By Jennifer Fleming
Editor’s note: This article originally appeared in The Centre Daily Times as an installment of the paper’s Focus on Research column. Focus on Research highlights research projects and topics being explored across all disciplines at Penn State. Each column features the work of a different researcher.
For centuries, Valentine’s Day has symbolized one of the most romantic days of the year. As far back as the 18th-century in England, people showed their love by giving flowers, candy and greeting cards — known as “valentines” — and today the tradition continues. But February is about more than celebrating Valentine’s Day — February is American Heart Month. And, yes, it is possible to keep your sweetheart happy and their heart healthy — and yours, too.
Research conducted by nutritionist Penny Kris-Etherton and her team at Penn State found that a diet containing about one ounce of dark chocolate a day prevents bad cholesterol from oxidizing, a process that may lead to heart disease, and increases good cholesterol. There is also substantial evidence to suggest a beneficial effect of dark chocolate on blood pressure, lipids and inflammation. Combine these findings with Kris-Etherton’s discoveries on the heart-healthy benefits of nuts and your heart just may skip a beat — in a good way.
In her most recent research on almonds, Kris-Etherton found that individuals consuming a diet containing 1.5 ounces of almonds versus the same diet containing a healthy muffin experienced greater reductions in LDL-C (some of the bad cholesterol) and non-HDL-C (all of the bad cholesterol), while keeping their HDL-C (good cholesterol) levels high. Nut consumption also helped boost reverse cholesterol transport — when HDL particles remove fatty plaque buildup from the arteries and transport it to the liver where it is degraded. Research has shown that this process reduces your risk of heart disease.
Penn State’s clinical findings are consistent with several population studies conducted in the U.S., which have shown that consuming nuts and peanuts five times a week or more lowers the risk of coronary heart disease by about 40 percent. Likewise, adding 30 grams of nuts a day (a little over an ounce) to a Mediterranean diet lowers risk of heart disease by 30 percent. And in one of the largest studies to date, results from nearly 120,000 participants in the Nurses’ Health Study and the Physicians’ Health Study showed that during 30 years of follow-up daily nut-eaters were less likely to die of cancer, heart disease and respiratory disease. Overall, the daily nut-eaters were 20 percent less likely to have died during the course of the study than those who avoided nuts. Essentially, people who ate nuts every day lived longer, healthier lives than people who didn’t eat nuts.
Like many others, I once condemned nuts as being too high in fat, but since joining the Kris-Etherton research team, I too have gone nuts. Thus, I want to reassure weight-conscious readers that, when consumed in reasonable quantities, nuts are not fattening and can even help people lose weight and maintain their weight loss. As part of her most recent study, Kris-Etherton found that in addition to the beneficial effects on heart health, after just six weeks of consuming 1.5 ounces of almonds per day, individuals experienced reductions in abdominal fat — the most dangerous kind — despite having no significant change in body weight. Likewise, other clinical trials have found that adding nuts to the diet did not affect body weight. But more important, participants in studies that included nuts in a weight-loss regimen lost more weight and ended up with a smaller waist and less body fat than participants who did not eat nuts.

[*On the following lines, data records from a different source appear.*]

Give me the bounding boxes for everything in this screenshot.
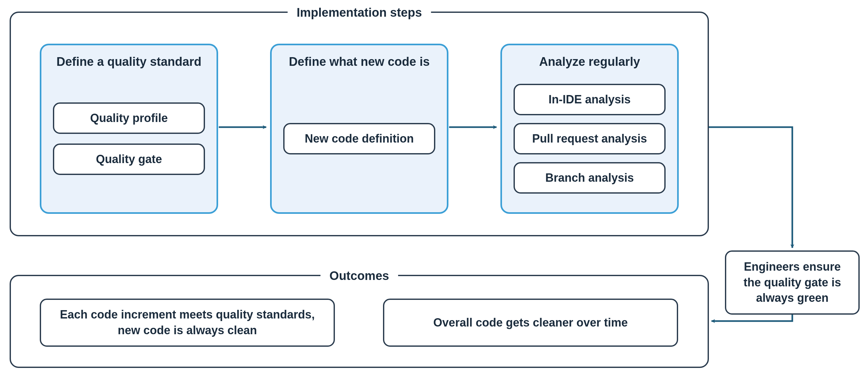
- chip-pull-request-analysis: Pull request analysis: [514, 123, 665, 154]
- chip-quality-gate: Quality gate: [53, 144, 205, 175]
- step-body: In-IDE analysis Pull request analysis Br…: [514, 78, 665, 199]
- engineers-node: Engineers ensure the quality gate is alw…: [725, 251, 860, 315]
- outcome-2: Overall code gets cleaner over time: [383, 298, 678, 347]
- step-body: New code definition: [283, 78, 435, 199]
- step-title: Define a quality standard: [57, 55, 202, 69]
- implementation-steps-container: Implementation steps Define a quality st…: [10, 11, 709, 236]
- arrow-engineers-to-outcomes: [711, 315, 792, 321]
- chip-branch-analysis: Branch analysis: [514, 162, 665, 194]
- arrow-impl-to-engineers: [709, 127, 792, 248]
- step-title: Define what new code is: [289, 55, 430, 69]
- chip-quality-profile: Quality profile: [53, 103, 205, 134]
- step-title: Analyze regularly: [539, 55, 640, 69]
- step-body: Quality profile Quality gate: [53, 78, 205, 199]
- outcomes-container: Outcomes Each code increment meets quali…: [10, 275, 709, 368]
- step-define-new-code: Define what new code is New code definit…: [270, 44, 448, 214]
- implementation-title: Implementation steps: [288, 6, 431, 20]
- chip-new-code-definition: New code definition: [283, 123, 435, 154]
- chip-in-ide-analysis: In-IDE analysis: [514, 84, 665, 115]
- step-analyze-regularly: Analyze regularly In-IDE analysis Pull r…: [500, 44, 679, 214]
- step-define-quality-standard: Define a quality standard Quality profil…: [40, 44, 218, 214]
- outcome-1: Each code increment meets quality standa…: [40, 298, 335, 347]
- outcomes-title: Outcomes: [320, 269, 398, 283]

One explanation for the weight control benefit of nuts is the satiation provided by their relatively high fat and protein content, which may reduce snacking on sweets and other carbohydrate foods. Another is that all the calories in nuts, especially whole nuts, may not be absorbed because they resist breakdown by enzymes in the body. A recent study reported that the metabolizable energy content, or energy available to the body, of walnuts was 21 percent less than the calculated value. These findings are consistent with studies of other nuts (almonds and pistachios) and may help to explain why people who eat nuts do not weigh more than people who do not eat nuts. In fact, frequent nut consumption has been associated with a reduced risk of weight gain.

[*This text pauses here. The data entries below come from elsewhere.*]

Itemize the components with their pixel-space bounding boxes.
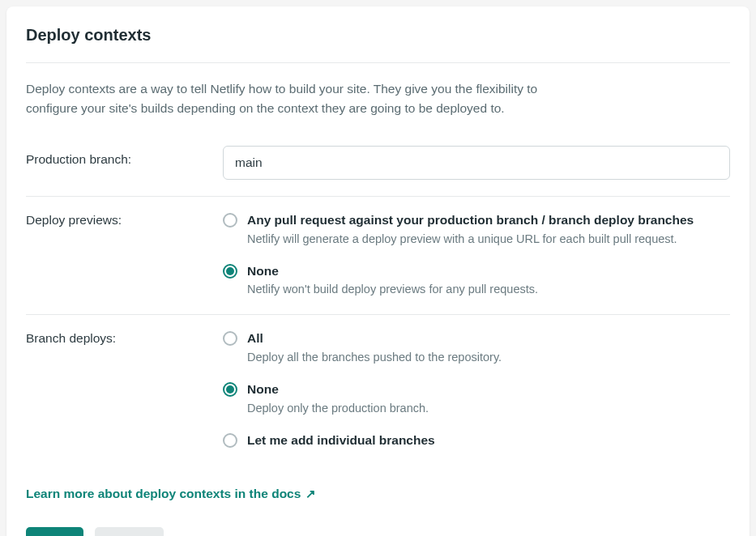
learn-more-link[interactable]: Learn more about deploy contexts in the …	[26, 487, 316, 501]
card-title: Deploy contexts	[26, 26, 730, 63]
learn-more-label: Learn more about deploy contexts in the …	[26, 487, 301, 501]
deploy-contexts-card: Deploy contexts Deploy contexts are a wa…	[6, 6, 750, 536]
radio-icon	[223, 382, 237, 397]
radio-branch-deploys-all[interactable]: All Deploy all the branches pushed to th…	[223, 330, 730, 366]
radio-description: Netlify won't build deploy previews for …	[247, 281, 730, 298]
radio-description: Netlify will generate a deploy preview w…	[247, 231, 730, 248]
row-production-branch: Production branch:	[26, 138, 730, 197]
row-branch-deploys: Branch deploys: All Deploy all the branc…	[26, 315, 730, 465]
radio-deploy-previews-none[interactable]: None Netlify won't build deploy previews…	[223, 262, 730, 299]
label-deploy-previews: Deploy previews:	[26, 211, 223, 228]
radio-branch-deploys-none[interactable]: None Deploy only the production branch.	[223, 381, 730, 417]
radio-branch-deploys-individual[interactable]: Let me add individual branches	[223, 432, 730, 449]
production-branch-input[interactable]	[223, 146, 730, 180]
cancel-button[interactable]: Cancel	[95, 527, 163, 536]
card-description: Deploy contexts are a way to tell Netlif…	[26, 79, 577, 118]
radio-title: None	[247, 381, 730, 398]
save-button[interactable]: Save	[26, 527, 83, 536]
radio-icon	[223, 331, 237, 346]
row-deploy-previews: Deploy previews: Any pull request agains…	[26, 197, 730, 315]
radio-icon	[223, 213, 237, 228]
label-branch-deploys: Branch deploys:	[26, 330, 223, 346]
button-row: Save Cancel	[26, 527, 730, 536]
radio-icon	[223, 433, 237, 448]
radio-title: Let me add individual branches	[247, 432, 730, 449]
external-link-icon: ↗	[305, 487, 316, 500]
radio-description: Deploy only the production branch.	[247, 400, 730, 417]
radio-title: Any pull request against your production…	[247, 211, 730, 229]
radio-deploy-previews-any[interactable]: Any pull request against your production…	[223, 211, 730, 248]
form-region: Production branch: Deploy previews: Any …	[26, 138, 730, 466]
radio-title: None	[247, 262, 730, 280]
radio-title: All	[247, 330, 730, 347]
radio-icon	[223, 264, 237, 279]
radio-description: Deploy all the branches pushed to the re…	[247, 349, 730, 366]
label-production-branch: Production branch:	[26, 146, 223, 167]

This begs the question — would a combination of dark chocolate and nuts exhibit a synergistic effect on cardiovascular disease risk factors? Soon we will have your answer. Kris-Etherton and her research team have just completed the feeding portion of a clinical trial examining this very question. In this study, participants consumed one of four diets: a standard control, an almond diet, dark chocolate diet, or a combination of dark chocolate and almonds. The analyses are currently being conducted and the results will be presented later this year.

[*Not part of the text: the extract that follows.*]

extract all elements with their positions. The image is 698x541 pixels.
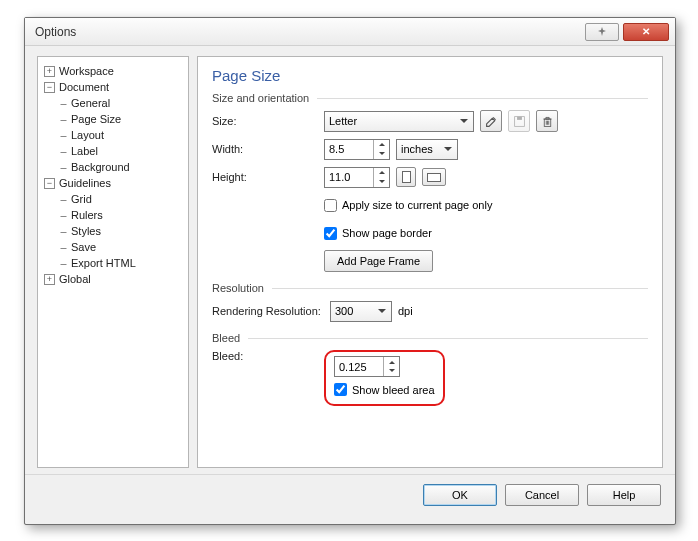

Nutritionally, both nuts and dark chocolate contain bioactive substances that may have beneficial effects on heart health. So, treat your heart and your sweetheart’s heart to some of their favorite nuts along with some dark chocolate . . . or better yet, try cocoa-dusted or chocolate-dipped nuts. It’s okay to go a little nuts in the pursuit of heart health this month, and to celebrate your love on Valentine’s Day.
Jennifer Fleming is an instructor and clinical research coordinator in Penn State’s College of Health and Human Development. Penn State Distinguished Professor of Nutrition Penny Kris-Etherton contributed to this article.